Abdul Hamid II, the 34th Sultan of the Ottoman Empire, was obsessed with crime-fiction. He was particularly fond of the Sherlock Holmes series, and personally invited Arthur Conan Doyle to his palace, just to give him a present. Hamid reigned from 1876 to 1909. He rarely left Istanbul, and instead commissioned photographers to report on the progression of his empire. One day, the sultan was reading a pseudo-scientific novel, which stated that any criminal with a thumb longer than the joint of their index finger was likely to murder. Approaching the 25th year of his reign, Hamid decided to celebrate with an amnesty. He demanded all murder convicts to be photographed with their hands on show, as a way to identify whether they should be freed.
“This really excited me, but I didn’t know whether these photographs still existed,” says Cemre Yeşil Gönenli, who first read about Hamid’s penchant for photography in the work of Reşad Ekrem Koçu, a Turkish writer and historian. In the mid-20th century, Koçu began compiling the Istanbul Encyclopedia: a dictionary of tales from the Ottoman Empire. Last year, to celebrate the digitisation of this work, Turkish contemporary art institution SALT invited three artists to interpret his work.

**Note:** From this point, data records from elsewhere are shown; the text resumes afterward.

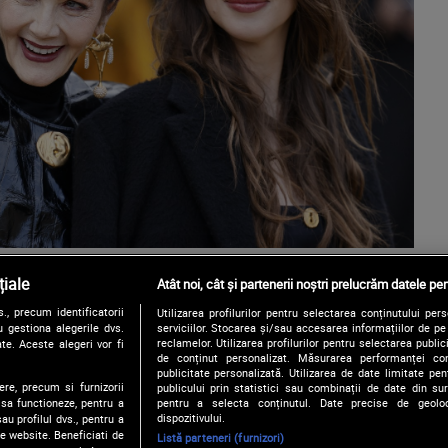
iale
Atât noi, cât și partenerii noștri prelucrăm datele pen
, precum identificatorii
Utilizarea profilurilor pentru selectarea conținutului per
 gestiona alegerile dvs.
serviciilor. Stocarea și/sau accesarea informațiilor de p
reclamelor. Utilizarea profilurilor pentru selectarea publici
te. Aceste alegeri vor fi
de conținut personalizat. Măsurarea performanței conți
publicitate personalizată. Utilizarea de date limitate pen
ere, precum si furnizorii
publicului prin statistici sau combinații de date din surs
pentru a selecta conținutul. Date precise de geoloc
 sa functioneze, pentru a
dispozitivului.
au profilul dvs., pentru a
 pe website. Beneficiati de
Listă parteneri (furnizori)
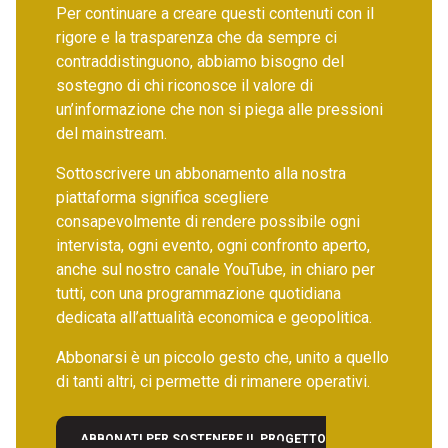
Per continuare a creare questi contenuti con il
rigore e la trasparenza che da sempre ci
contraddistinguono, abbiamo bisogno del
sostegno di chi riconosce il valore di
un’informazione che non si piega alle pressioni
del mainstream.
Sottoscrivere un abbonamento alla nostra
piattaforma significa scegliere
consapevolmente di rendere possibile ogni
intervista, ogni evento, ogni confronto aperto,
anche sul nostro canale YouTube, in chiaro per
tutti, con una programmazione quotidiana
dedicata all’attualità economica e geopolitica.
Abbonarsi è un piccolo gesto che, unito a quello
di tanti altri, ci permette di rimanere operativi.
ABBONATI PER SOSTENERE IL PROGETTO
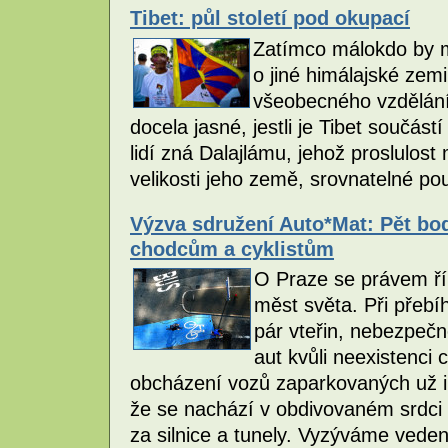
Tibet: půl století pod okupací
Zatímco málokdo by m
o jiné himálajské zem
všeobecného vzdělání
docela jasné, jestli je Tibet součás
lidí zná Dalajlámu, jehož proslulos
velikosti jeho země, srovnatelné p
Výzva sdružení Auto*Mat: Pět bod
chodcům a cyklistům
O Praze se právem řík
měst světa. Při přebí
pár vteřin, nebezpečn
aut kvůli neexistenci 
obcházení vozů zaparkovaných už i 
že se nachází v obdivovaném srdci 
za silnice a tunely. Vyzýváme vede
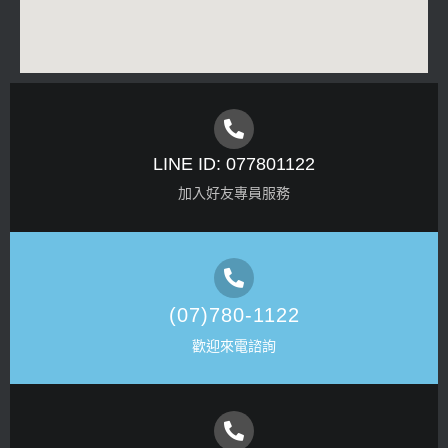
LINE ID: 077801122
加入好友專員服務
(07)780-1122
歡迎來電諮詢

Gönenli was one of them, and went straight for the letter F, searching for an entry about photography (fotoğrafçılık in Turkish). There, she found a mention of Hamid’s photographs, which eventually led her to the rare items library at the University of Istanbul. Within his archive, she came across hundreds of photographs of prisoners, all posing identically. “I was stunned. Someone must have asked them to be photographed like this,” says Gönenli. She took copies of the images, and showed them to an expert in Hamid’s life, who revealed their true purpose.